The third issue is with reproducibility. If my team and I build an ML model that performs well on unseen data, we must share! It should be standard practice that not only datasets but the actual code must be made available as a standard part of the research (Data School, 2014). This is because sometimes algorithms don’t work, machine learning models experience degradation over time, or we make the wrong business decisions from the data. In such cases, we may all learn from our failures just as much as from our triumphs. 

For the policy maker, machine learning can become the tool that helps us prove or disprove our intuition about the problem we are trying to solve. Here are a few of my recommendations for disrupting corruption with a data-driven approach: 

Firstly, governments need to become data driven learning organisations. For this to happen much more research and experimentation is needed. Officials and domain experts in government department are vital to the success of the undertaking because they make those vital inferences from the data on which decisions for say, corruption busting, hinges 

Secondly, we need  to find a place for data science in the policy life cycle. Ideally more than one place. Statistical models can help policymakers move from inputs and outputs to outcomes and impacts. This would depend on the computational efficiency available and the particular problem that the machine is trying to learn on, but every stage of the policy life cycle can benefit from machine learning. 
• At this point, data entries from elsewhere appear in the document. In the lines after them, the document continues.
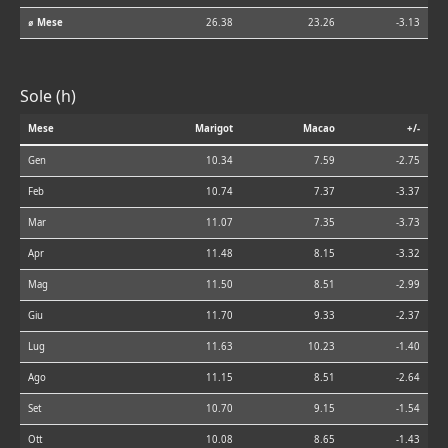
⌀ Mese
26.38
23.26
-3.13
Sole (h)
Mese
Marigot
Macao
+/-
Gen
10.34
7.59
-2.75
Feb
10.74
7.37
-3.37
Mar
11.07
7.35
-3.73
Apr
11.48
8.15
-3.32
Mag
11.50
8.51
-2.99
Giu
11.70
9.33
-2.37
Lug
11.63
10.23
-1.40
Ago
11.15
8.51
-2.64
Set
10.70
9.15
-1.54
Ott
10.08
8.65
-1.43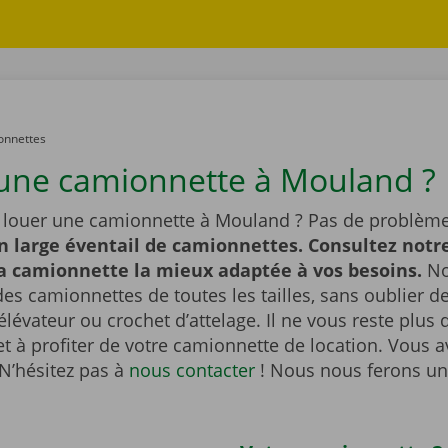
onnettes
une camionnette à Mouland ?
 louer une camionnette à Mouland ? Pas de problème
n large éventail de camionnettes. Consultez notre
la camionnette la mieux adaptée à vos besoins.
No
es camionnettes de toutes les tailles, sans oublier 
lévateur ou crochet d’attelage. Il ne vous reste plus q
et à profiter de votre camionnette de location. Vous 
N’hésitez pas à
nous contacter
! Nous nous ferons un 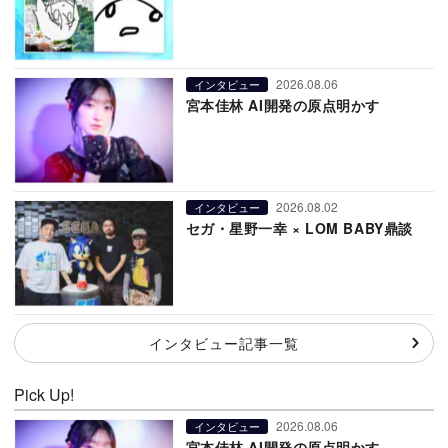
2026.08.06
インタビュー
宮本佳林 AI開発の原点明かす
2026.08.02
インタビュー
セガ・星野一幸 × LOM BABY鼎談
インタビュー記事一覧
Pick Up!
2026.08.06
インタビュー
宮本佳林 AI開発の原点明かす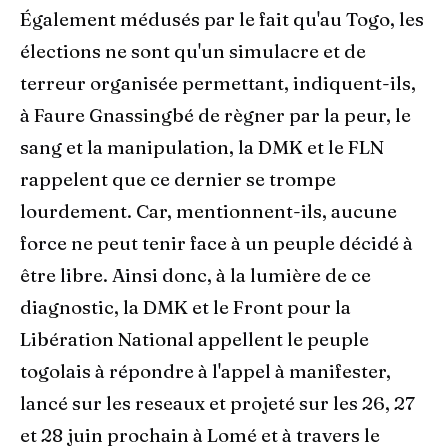
Également médusés par le fait qu'au Togo, les
élections ne sont qu'un simulacre et de
terreur organisée permettant, indiquent-ils,
à Faure Gnassingbé de règner par la peur, le
sang et la manipulation, la DMK et le FLN
rappelent que ce dernier se trompe
lourdement. Car, mentionnent-ils, aucune
force ne peut tenir face à un peuple décidé à
être libre. Ainsi donc, à la lumière de ce
diagnostic, la DMK et le Front pour la
Libération National appellent le peuple
togolais à répondre à l'appel à manifester,
lancé sur les reseaux et projeté sur les 26, 27
et 28 juin prochain à Lomé et à travers le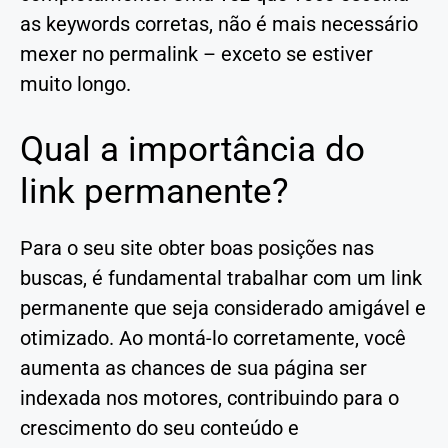
as keywords corretas, não é mais necessário
mexer no permalink – exceto se estiver
muito longo.
Qual a importância do
link permanente?
Para o seu site obter boas posições nas
buscas, é fundamental trabalhar com um link
permanente que seja considerado amigável e
otimizado. Ao montá-lo corretamente, você
aumenta as chances de sua página ser
indexada nos motores, contribuindo para o
crescimento do seu conteúdo e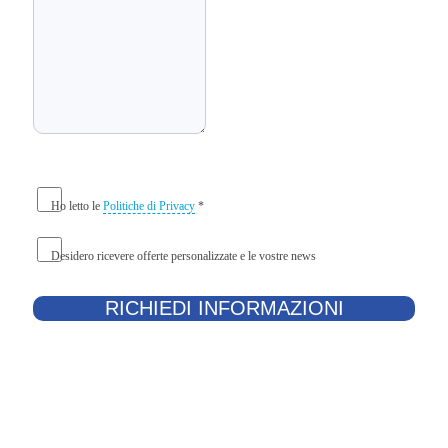
Ho letto le
Politiche di Privacy
*
Desidero ricevere offerte personalizzate e le vostre news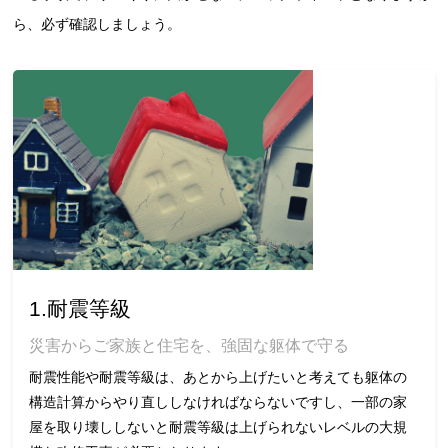
ら、必ず確認しましょう。
1.耐震等級
災害からご家族と住宅を、強固な躯体で守る
耐震性能や耐震等級は、あとから上げたいと考えても躯体の
構造計算からやり直ししなければならないですし、一部の家
屋を取り壊ししないと耐震等級は上げられないレベルの大規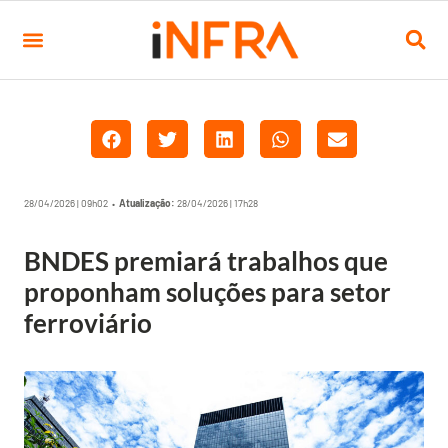
28/04/2026 | 09h02 •
Atualização:
28/04/2026 | 17h28
BNDES premiará trabalhos que
proponham soluções para setor
ferroviário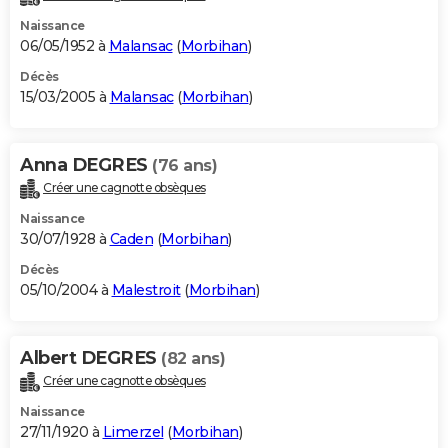
Naissance
06/05/1952 à
Malansac
(
Morbihan
)
Décès
15/03/2005 à
Malansac
(
Morbihan
)
Anna DEGRES
(76 ans)
Créer une cagnotte obsèques
Naissance
30/07/1928 à
Caden
(
Morbihan
)
Décès
05/10/2004 à
Malestroit
(
Morbihan
)
Albert DEGRES
(82 ans)
Créer une cagnotte obsèques
Naissance
27/11/1920 à
Limerzel
(
Morbihan
)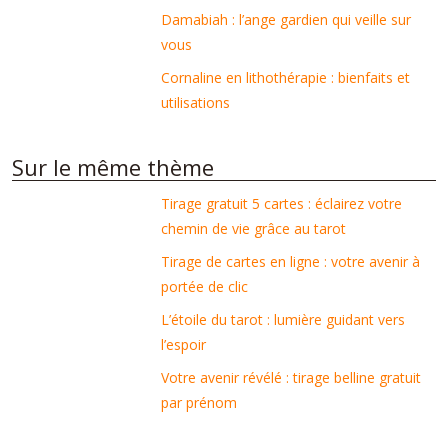
Damabiah : l’ange gardien qui veille sur
vous
Cornaline en lithothérapie : bienfaits et
utilisations
Sur le même thème
Tirage gratuit 5 cartes : éclairez votre
chemin de vie grâce au tarot
Tirage de cartes en ligne : votre avenir à
portée de clic
L’étoile du tarot : lumière guidant vers
l’espoir
Votre avenir révélé : tirage belline gratuit
par prénom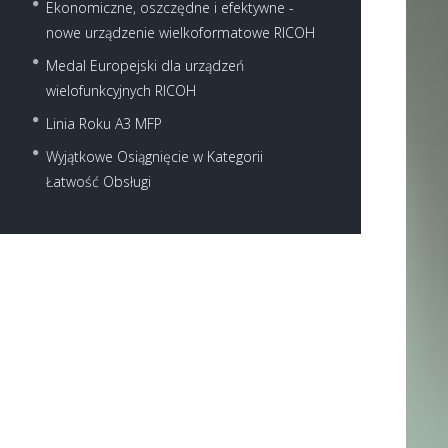
Ekonomiczne, oszczędne i efektywne -
nowe urządzenie wielkoformatowe RICOH
Medal Europejski dla urządzeń
Next item
wielofunkcyjnych RICOH
Ricoh MP 301SP - 301SPF
Linia Roku A3 MFP
Wyjątkowe Osiągnięcie w Kategorii
Łatwość Obsługi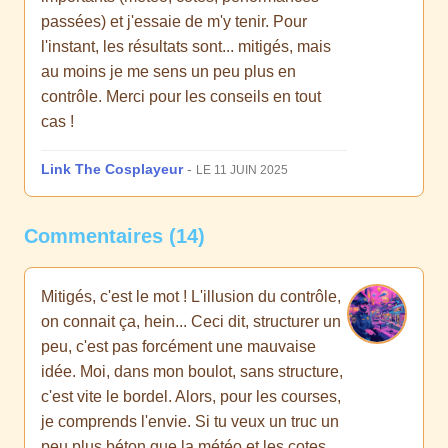
passées) et j'essaie de m'y tenir. Pour
l'instant, les résultats sont... mitigés, mais
au moins je me sens un peu plus en
contrôle. Merci pour les conseils en tout
cas !
Link The Cosplayeur
-
LE 11 JUIN 2025
Commentaires (14)
Mitigés, c'est le mot ! L'illusion du contrôle,
on connait ça, hein... Ceci dit, structurer un
peu, c'est pas forcément une mauvaise
idée. Moi, dans mon boulot, sans structure,
c'est vite le bordel. Alors, pour les courses,
je comprends l'envie. Si tu veux un truc un
peu plus béton que la météo et les cotes,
Next is to bring together the data scientist, the statistician and the domain expert. Governance is an immensely complex undertaking. Every moment of the day, thousands upon thousands of financial transactions happen across municipal, provincial and national budget line items, often involving staggering amounts. This is all happening in an environment regulated by a myriad of complex laws and regulations. Officials often underestimate their domain knowledge and they don’t get credit for being able to assimilate all this complexity. The current consensus is that the best problem solving teams include data scientists, statisticians and domain experts (Mukherjee, 2019). All three have distinct roles to play in arriving at informed governance decisions. 

The possibilities for machine learning to tackle corruption are very exciting. But it still requires humility from the data scientist, an understanding of the theory, and a willingness from the government official to give freely of his domain knowledge. And finally, no model can ever predict with a 100% accuracy. We should be honest about that when pitching solutions to legislatures and governments alike.